[Data extracts Boundary: Start]

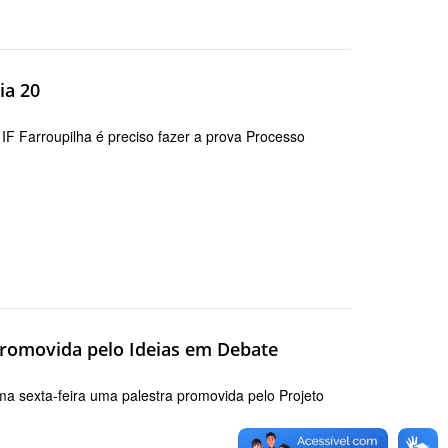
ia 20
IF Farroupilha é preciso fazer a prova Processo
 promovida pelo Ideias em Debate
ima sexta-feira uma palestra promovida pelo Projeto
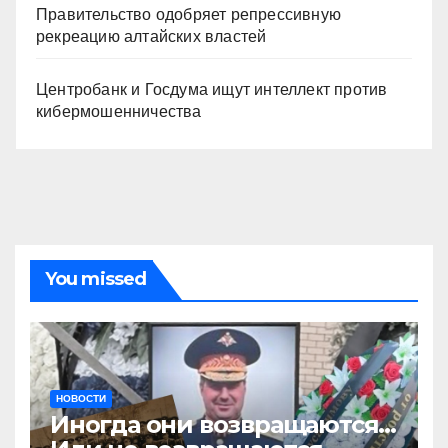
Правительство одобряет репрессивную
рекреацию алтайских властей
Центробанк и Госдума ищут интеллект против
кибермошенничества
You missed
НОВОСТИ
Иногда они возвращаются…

[Data extracts Boundary: End]

» Your instructions
Lines containing the word "pelo" in the entries above should be counted, and only that number given.

» Completed task
2